> _AIM OF THE EXERCISE_: How many lines below contain the string "cuidados"? Reply with the figure and no further words.

> _RECORDS SHOWN_:
==*==

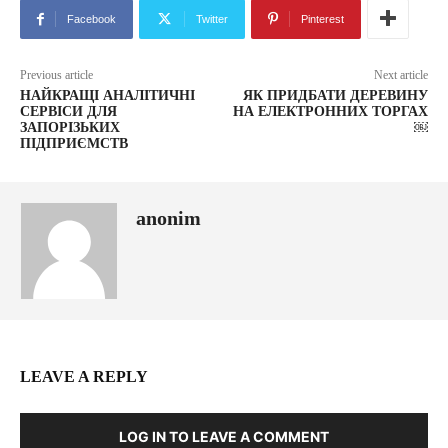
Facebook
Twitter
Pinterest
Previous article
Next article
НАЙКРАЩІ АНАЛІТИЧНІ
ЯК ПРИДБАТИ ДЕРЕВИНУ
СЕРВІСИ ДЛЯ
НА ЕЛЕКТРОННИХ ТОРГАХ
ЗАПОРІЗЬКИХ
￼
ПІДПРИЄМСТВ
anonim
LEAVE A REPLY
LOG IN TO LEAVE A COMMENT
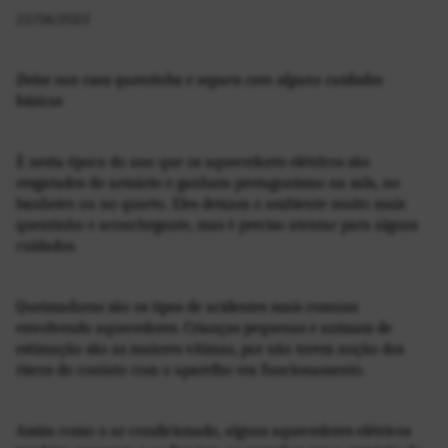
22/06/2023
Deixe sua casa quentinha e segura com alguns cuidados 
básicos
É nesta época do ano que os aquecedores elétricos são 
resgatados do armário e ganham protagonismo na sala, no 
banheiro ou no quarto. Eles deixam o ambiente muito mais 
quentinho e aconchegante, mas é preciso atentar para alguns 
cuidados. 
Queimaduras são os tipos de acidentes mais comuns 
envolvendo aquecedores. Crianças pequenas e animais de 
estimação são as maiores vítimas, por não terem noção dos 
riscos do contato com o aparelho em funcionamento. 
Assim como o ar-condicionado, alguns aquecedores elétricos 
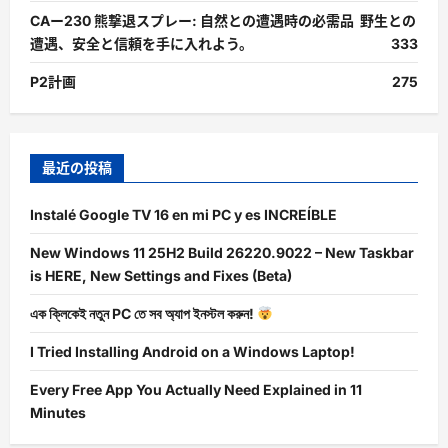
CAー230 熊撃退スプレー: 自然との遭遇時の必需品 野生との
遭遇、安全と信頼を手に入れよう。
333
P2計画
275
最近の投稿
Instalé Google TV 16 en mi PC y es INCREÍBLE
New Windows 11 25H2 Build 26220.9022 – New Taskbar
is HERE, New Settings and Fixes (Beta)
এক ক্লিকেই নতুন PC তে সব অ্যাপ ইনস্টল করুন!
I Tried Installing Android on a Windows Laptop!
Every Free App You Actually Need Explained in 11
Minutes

==*==

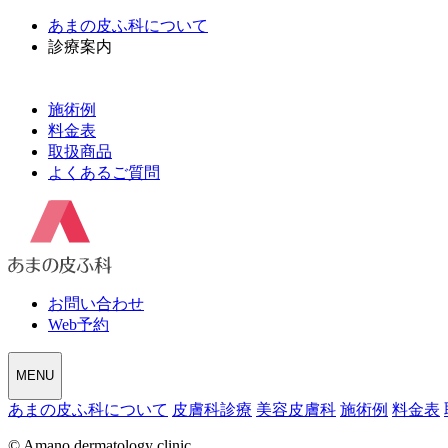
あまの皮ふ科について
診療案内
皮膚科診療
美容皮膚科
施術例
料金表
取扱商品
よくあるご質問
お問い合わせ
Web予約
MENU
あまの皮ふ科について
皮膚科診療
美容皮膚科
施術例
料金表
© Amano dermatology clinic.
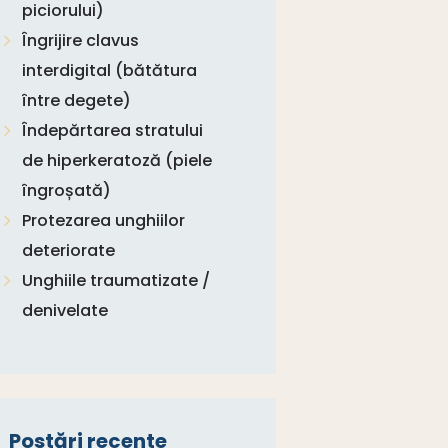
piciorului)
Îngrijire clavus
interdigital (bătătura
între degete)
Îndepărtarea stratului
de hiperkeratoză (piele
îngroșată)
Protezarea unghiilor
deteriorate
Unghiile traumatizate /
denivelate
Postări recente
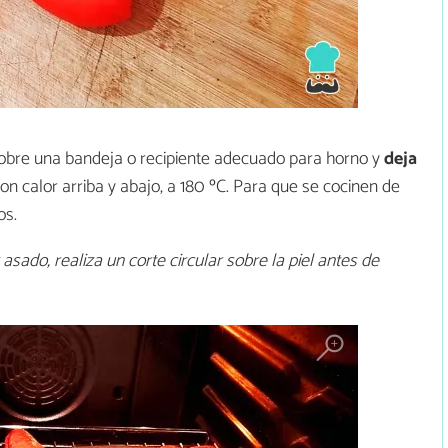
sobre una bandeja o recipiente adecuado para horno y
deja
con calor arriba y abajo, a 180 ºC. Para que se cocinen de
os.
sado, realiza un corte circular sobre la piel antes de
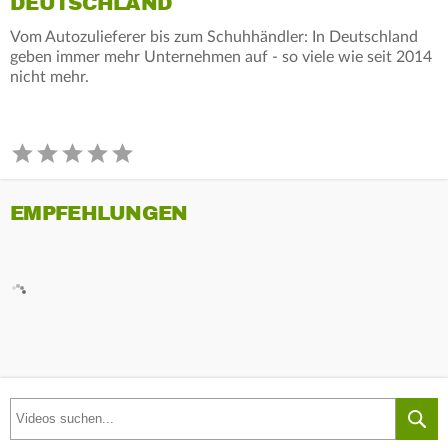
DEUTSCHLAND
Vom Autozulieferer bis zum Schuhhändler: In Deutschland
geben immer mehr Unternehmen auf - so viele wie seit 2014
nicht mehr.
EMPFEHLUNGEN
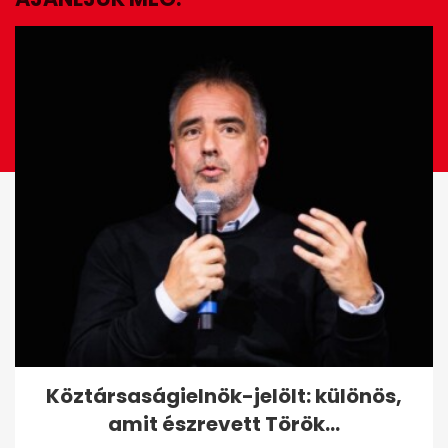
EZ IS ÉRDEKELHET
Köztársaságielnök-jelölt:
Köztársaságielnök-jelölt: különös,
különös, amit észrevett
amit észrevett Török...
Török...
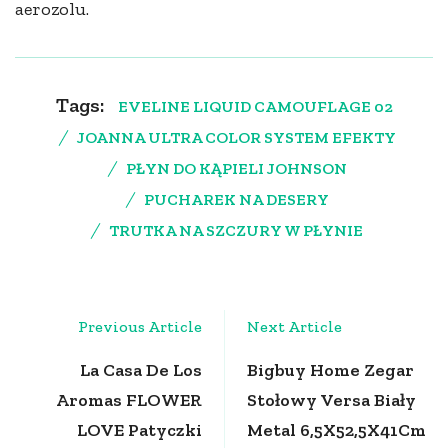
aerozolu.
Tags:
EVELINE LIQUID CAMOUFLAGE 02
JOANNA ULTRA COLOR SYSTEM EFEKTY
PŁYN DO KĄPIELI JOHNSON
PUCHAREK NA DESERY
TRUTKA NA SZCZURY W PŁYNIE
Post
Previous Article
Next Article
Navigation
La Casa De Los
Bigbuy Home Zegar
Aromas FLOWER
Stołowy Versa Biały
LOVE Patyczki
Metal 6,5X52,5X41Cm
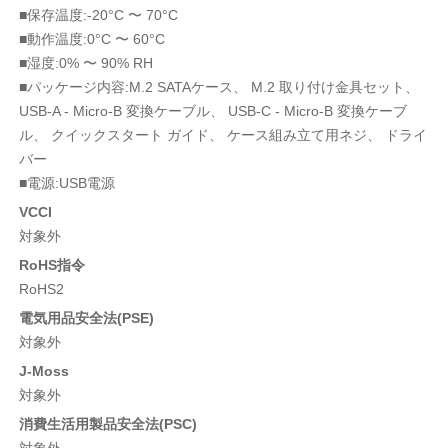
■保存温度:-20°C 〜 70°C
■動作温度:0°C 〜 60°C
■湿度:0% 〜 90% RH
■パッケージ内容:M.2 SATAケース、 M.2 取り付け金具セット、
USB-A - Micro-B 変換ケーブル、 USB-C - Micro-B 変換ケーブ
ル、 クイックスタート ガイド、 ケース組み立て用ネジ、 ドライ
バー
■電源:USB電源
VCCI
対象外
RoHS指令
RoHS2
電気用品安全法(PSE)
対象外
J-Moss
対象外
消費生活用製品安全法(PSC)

==*==

> _RESPONSE BELOW_: 2